(DATA SHOWN):
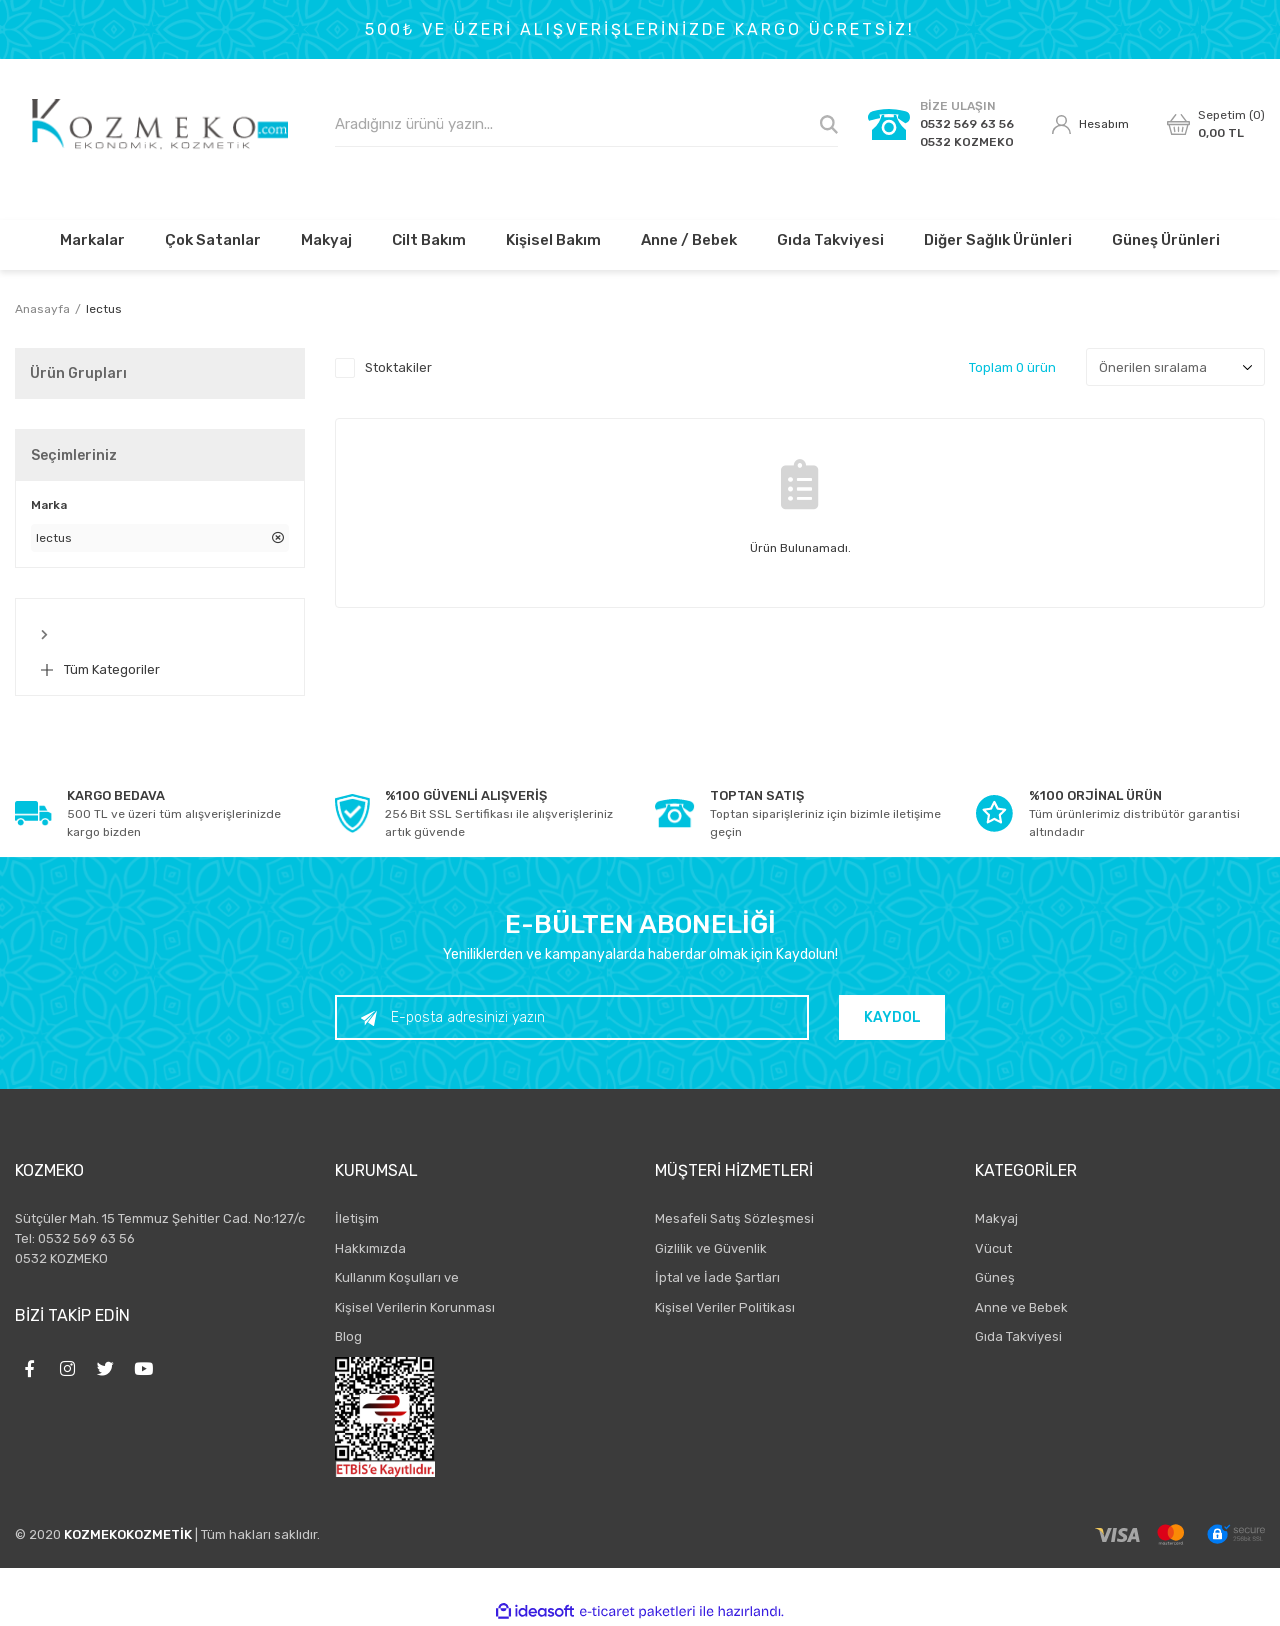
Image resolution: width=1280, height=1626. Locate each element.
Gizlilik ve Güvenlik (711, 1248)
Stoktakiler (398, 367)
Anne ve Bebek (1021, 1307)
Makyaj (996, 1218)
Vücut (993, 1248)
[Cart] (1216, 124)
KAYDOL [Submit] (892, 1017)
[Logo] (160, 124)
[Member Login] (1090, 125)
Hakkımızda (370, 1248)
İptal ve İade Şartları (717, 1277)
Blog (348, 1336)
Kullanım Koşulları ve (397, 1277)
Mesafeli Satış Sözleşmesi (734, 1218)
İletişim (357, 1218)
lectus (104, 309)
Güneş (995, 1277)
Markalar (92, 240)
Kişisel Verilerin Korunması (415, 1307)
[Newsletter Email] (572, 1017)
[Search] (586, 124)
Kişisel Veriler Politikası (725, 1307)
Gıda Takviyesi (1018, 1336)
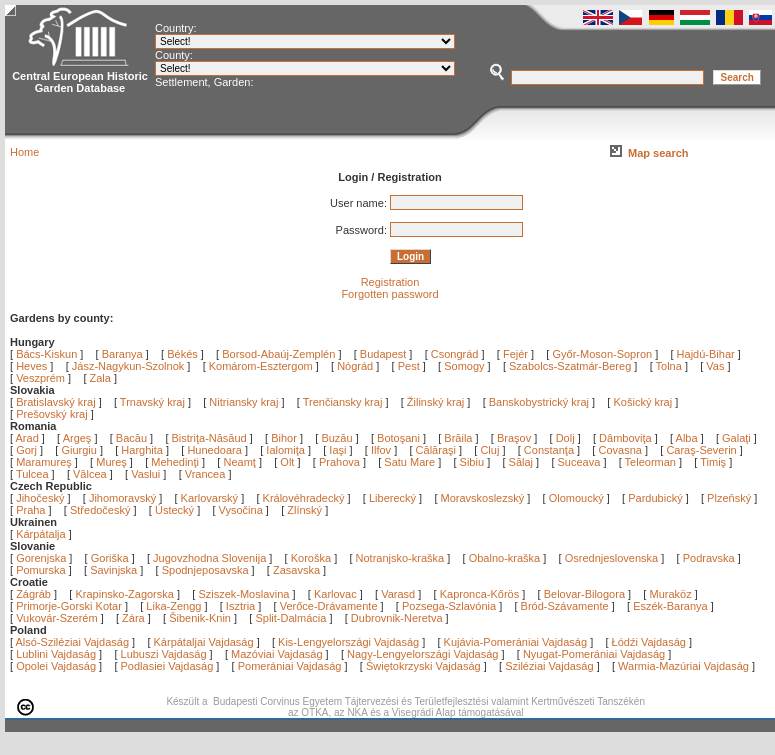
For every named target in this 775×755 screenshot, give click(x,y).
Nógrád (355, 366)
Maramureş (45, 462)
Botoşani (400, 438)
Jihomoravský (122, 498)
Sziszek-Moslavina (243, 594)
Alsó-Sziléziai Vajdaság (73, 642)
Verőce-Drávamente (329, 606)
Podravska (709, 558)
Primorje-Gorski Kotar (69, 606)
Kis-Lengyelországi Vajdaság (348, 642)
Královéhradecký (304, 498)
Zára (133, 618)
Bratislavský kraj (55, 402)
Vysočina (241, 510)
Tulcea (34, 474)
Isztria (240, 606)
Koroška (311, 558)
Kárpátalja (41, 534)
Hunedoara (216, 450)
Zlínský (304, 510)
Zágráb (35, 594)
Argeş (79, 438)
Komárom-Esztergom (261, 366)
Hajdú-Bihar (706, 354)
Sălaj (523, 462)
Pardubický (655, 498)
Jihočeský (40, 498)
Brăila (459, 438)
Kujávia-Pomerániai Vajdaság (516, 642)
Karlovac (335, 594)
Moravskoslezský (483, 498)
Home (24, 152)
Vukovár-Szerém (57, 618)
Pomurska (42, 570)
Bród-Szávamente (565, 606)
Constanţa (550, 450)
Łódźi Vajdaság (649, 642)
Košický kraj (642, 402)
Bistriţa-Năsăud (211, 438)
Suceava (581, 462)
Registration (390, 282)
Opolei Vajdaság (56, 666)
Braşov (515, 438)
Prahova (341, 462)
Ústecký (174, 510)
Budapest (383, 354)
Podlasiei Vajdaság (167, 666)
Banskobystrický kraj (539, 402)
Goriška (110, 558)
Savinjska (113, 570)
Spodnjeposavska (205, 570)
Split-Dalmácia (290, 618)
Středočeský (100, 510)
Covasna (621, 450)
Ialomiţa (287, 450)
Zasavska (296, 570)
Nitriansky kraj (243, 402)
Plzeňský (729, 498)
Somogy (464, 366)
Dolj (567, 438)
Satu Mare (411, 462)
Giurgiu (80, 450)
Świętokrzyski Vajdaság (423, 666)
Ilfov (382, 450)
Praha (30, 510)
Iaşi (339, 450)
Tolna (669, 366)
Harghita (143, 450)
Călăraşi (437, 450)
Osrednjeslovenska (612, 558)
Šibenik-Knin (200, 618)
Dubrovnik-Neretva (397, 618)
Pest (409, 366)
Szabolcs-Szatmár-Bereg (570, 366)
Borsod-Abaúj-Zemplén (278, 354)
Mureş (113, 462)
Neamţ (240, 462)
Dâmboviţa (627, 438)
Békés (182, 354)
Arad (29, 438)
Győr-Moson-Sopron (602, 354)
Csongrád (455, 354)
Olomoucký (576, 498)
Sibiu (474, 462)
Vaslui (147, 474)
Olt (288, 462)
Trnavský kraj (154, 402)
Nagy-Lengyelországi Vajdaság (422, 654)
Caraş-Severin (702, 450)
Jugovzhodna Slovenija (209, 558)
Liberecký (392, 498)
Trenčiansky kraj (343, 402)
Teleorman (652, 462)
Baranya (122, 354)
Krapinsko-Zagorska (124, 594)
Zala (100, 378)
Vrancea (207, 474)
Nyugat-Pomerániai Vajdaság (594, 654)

(PROBLEM): In the listing above, find the line containing "Győr-Moson-Sopron (602, 354)"; that line and every line after it, through the last, are to be retyped exactly.

(SOLVED PROBLEM):
Győr-Moson-Sopron (602, 354)
Csongrád (455, 354)
Olomoucký (576, 498)
Sibiu (474, 462)
Vaslui (147, 474)
Olt (288, 462)
Trnavský kraj (154, 402)
Nagy-Lengyelországi Vajdaság (422, 654)
Caraş-Severin (702, 450)
Jugovzhodna Slovenija (209, 558)
Liberecký (392, 498)
Trenčiansky kraj (343, 402)
Teleorman (652, 462)
Baranya (122, 354)
Krapinsko-Zagorska (124, 594)
Zala (100, 378)
Vrancea (207, 474)
Nyugat-Pomerániai Vajdaság (594, 654)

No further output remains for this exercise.